Music from Father John Misty blared over my mom’s voice. “Sort of,” I said, curling up on the ground like an ailing arachnid and pressing my phone closer.

“I have something serious to tell you,” she said.

I knew that voice. It was the tone of a doctor who’s seen death up close. It was the sound of a wife and mother bearing unthinkable news. It was the noise from my nightmares reverberating into reality.

“Dad is in the ICU. He’s in serious condition.”

I bolted upright. “Is he stable?”

“He is at the moment, but the nurse said that these things are very touch and go.”

Touch and go? I felt sick. My arms trembled like pylons in an earthquake. “Should I come home?”

“I think you have to ask yourself if you want to be here to see him. He could die from this.”
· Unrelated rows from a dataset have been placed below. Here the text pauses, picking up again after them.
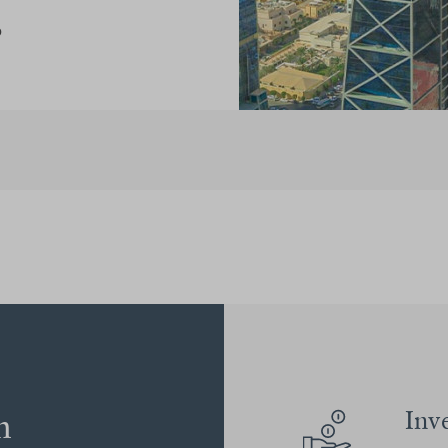
o
n
Inv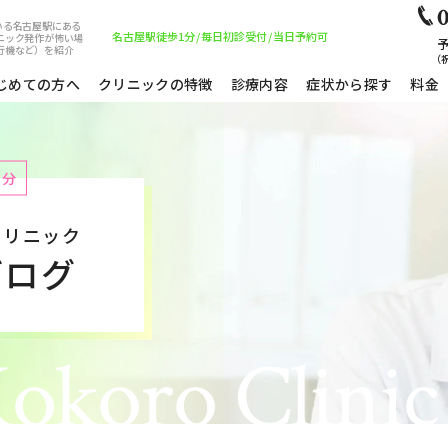
0
いる名古屋駅にある
名古屋駅徒歩1分
/
毎日初診受付
/
当日予約可
ニック発作が怖い場
予
行機など）を紹介
（祝
じめての方へ
クリニックの特徴
診療内容
症状から探す
料金
1分
クリニック
ブログ
okoro Clinic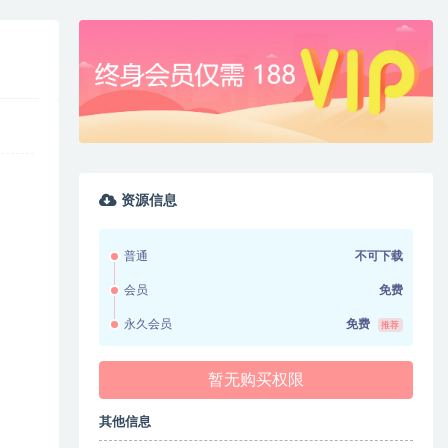
资源信息
普通
不可下载
会员
免费
永久会员
免费
推荐
暂无购买权限
其他信息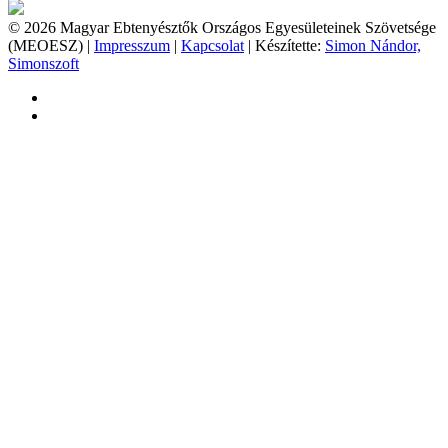
© 2026 Magyar Ebtenyésztők Országos Egyesületeinek Szövetsége
(MEOESZ) |
Impresszum
|
Kapcsolat
| Készítette:
Simon Nándor,
Simonszoft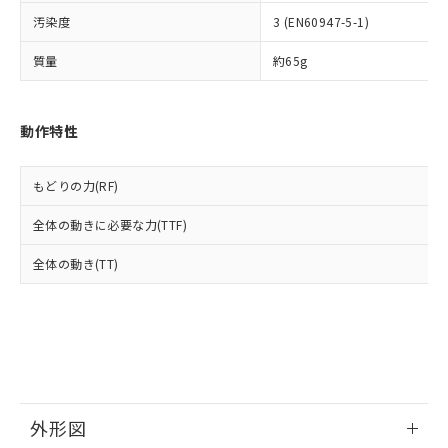
ルベンジル（BBP） 1000ppm以下、フタル酸ジブチル
全に破砕するなど、違法に輸出されな
DBP(フタル酸ジブチル) : 1000ppm、 DIBP(フタル酸ジ
様のお取引先、またはお客様担当のオ
（DBP） 1000ppm以下、フタル酸ジイソブチル
イソブチル) : 1000ppm、 BBP(フタル酸ブチルベンジ
汚染度
3 (EN60947-5-1)
△
一定数には満たないが在庫あり
いよう必要な手段を講じます。
ムロン制御機器販売店・当社販売員に
(DIBP) 1000ppm以下
ル) : 1000ppm、
当社は貴社製品を、核兵器、ミサイ
但し、RoHS指令で産業用監視および制御機器に対する
DEHP(フタル酸ビス(2-エチルヘキシル)) : 1000ppm
ご相談ください。
質量
約65g
適用除外項目は除く。
ル、化学兵器、生物兵器またはその他
－
在庫なし(最新の在庫状況につ
オムロン制御機器販売店や当社販売拠
フタル酸エステル類の４物質については閾値を超える意
武器並びにこれらの製造装置等に一切
いては、お客様のお取引先、ま
図的な使用がないことを確認しています。
点は「
販売ネットワーク
」をご確認
※2 環境保護使用期限
使用いたしません。
たはお客様担当のオムロン制御
ください。
動作特性
当社は、貴社製品を第三者に販売する
機器販売店・当社販売員にご確
在庫状況および標準価格結果を当社の
※2 対応予定月
「ｅ」：有害物質（10物質）のすべてが基
場合は、上記1、2および3の内容を当
認ください)
事前の承諾なく第三者に漏洩または開
準値以下であることを示します。
該第三者に通知します。また当社は、
示しないようお願いします。
もどりの力(RF)
部品在庫の切り替え状況などにより、予定
「10」：通常の使用状況下において有害物
販売先および販売に係わる関係者が違
マイパーツ機能（部品リスト作成サー
空
受注生産機種、また在庫状況の
月が前後することがあります。
質が外部に漏えいし、環境に深刻な影響を
法に輸出するおそれがある場合は、取
ビス）をご利用いただくには、I-Web
白
情報を公開していない機種
全体の動きに必要な力(TTF)
及ぼさない年数を意味します。
り引きをいたしません。
メンバーズにご登録されている必要が
「－」：未確認です。当社販売部門へお問
あります。
全体の動き(TT)
い合わせください。
お客様が当ウェブサイト上で当社にご
※3 非含有証明書ダウンロード
登録された部品リストについて、当社
および当社の共同利用者が、当社の製
下記の非含有証明書をダウンロードするこ
品・サービスに関するお客様との取
とができます。
合意する
キャンセル
引・商談に必要な範囲で利用すること
をご了承ください。
EU RoHS指令（10物質）の非含有証明書
※当社の共同利用者とは、
"個人情報
51物質の非含有証明書（当社基準）
外形図
の共同利用に関して"
の「1.共同利
※本証明書は発行日時点で非含有を証明す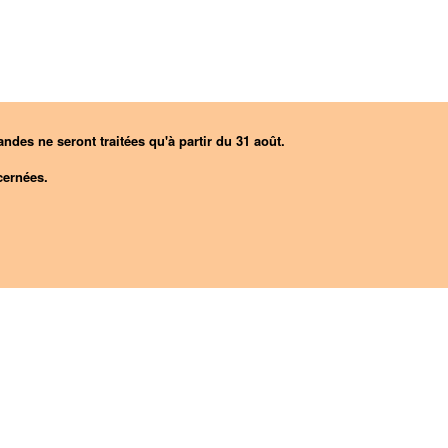
ndes ne seront traitées qu'à partir du 31 août.
ernées.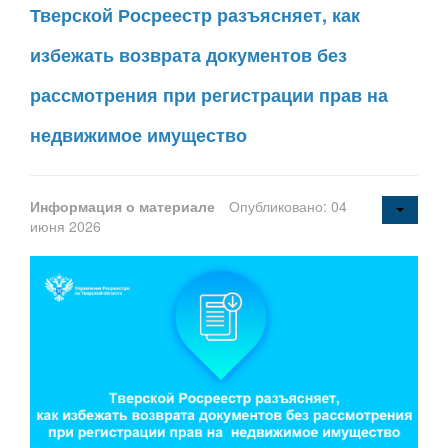
Тверской Росреестр разъясняет, как
избежать возврата документов без
рассмотрения при регистрации прав на
недвижимое имущество
Информация о материале
Опубликовано: 04
июня 2026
The next hour was the worst of my life. I don’t remember large chunks of it. What I do remember haunts me. I remember running away from the stage repeating “Oh no oh no oh no.” I have a flash memory of dry heaving into a potted palm tree. I recall sobbing uncontrollably in the car. And as much as I’d like to, I can’t forget having a meltdown while packing my suitcase — crying, yelling, and pounding my fists on the ground like a five-year old.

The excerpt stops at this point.